Where the line containing "小白项目分享开放加盟，搭建一个和小白项目分享一样的知识" appears in the entries below, begin there and output every line through the last, exactly, minus the pictures.

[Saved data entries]
________

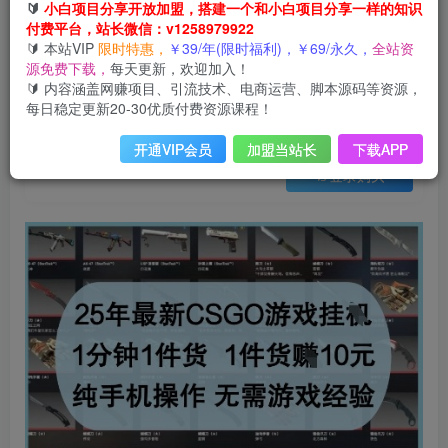
会员免费
🔰
小白项目分享开放加盟，搭建一个和小白项目分享一样的知识
已售 22
付费平台，站长微信：v1258979922
25年最新CSGO游戏挂G，1分钟1件货，1件货挣10元，纯手机操作，无需游戏经验【揭秘】
🔰 本站VIP
限时特惠，
￥39/年(限时福利)，￥69/永久，
全站资
此内容为会员免费，请付费后查看
源免费下载，
每天更新，欢迎加入！
3
限时特惠
🔰 内容涵盖网赚项目、引流技术、电商运营、脚本源码等资源，
99
云币
云币
每日稳定更新20-30优质付费资源课程！
免费
免费
年VIP
终身VIP会员
开通VIP会员
加盟当站长
下载APP
登录购买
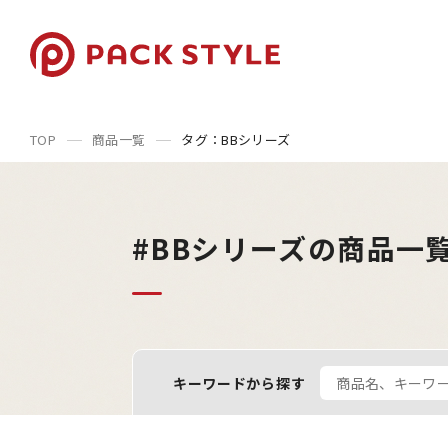
TOP
商品一覧
タグ：BBシリーズ
#BBシリーズの商品一
キーワードから探す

________

▶ **Your response**
小白项目分享开放加盟，搭建一个和小白项目分享一样的知识
已售 22
付费平台，站长微信：v1258979922
25年最新CSGO游戏挂G，1分钟1件货，1件货挣10元，纯手机操作，无需游戏经验【揭秘】
🔰 本站VIP
限时特惠，
￥39/年(限时福利)，￥69/永久，
全站资
此内容为会员免费，请付费后查看
源免费下载，
每天更新，欢迎加入！
3
限时特惠
🔰 内容涵盖网赚项目、引流技术、电商运营、脚本源码等资源，
99
云币
云币
每日稳定更新20-30优质付费资源课程！
免费
免费
年VIP
终身VIP会员
开通VIP会员
加盟当站长
下载APP
登录购买
TOP
商品一覧
タグ：BBシリーズ
#BBシリーズの商品一
キーワードから探す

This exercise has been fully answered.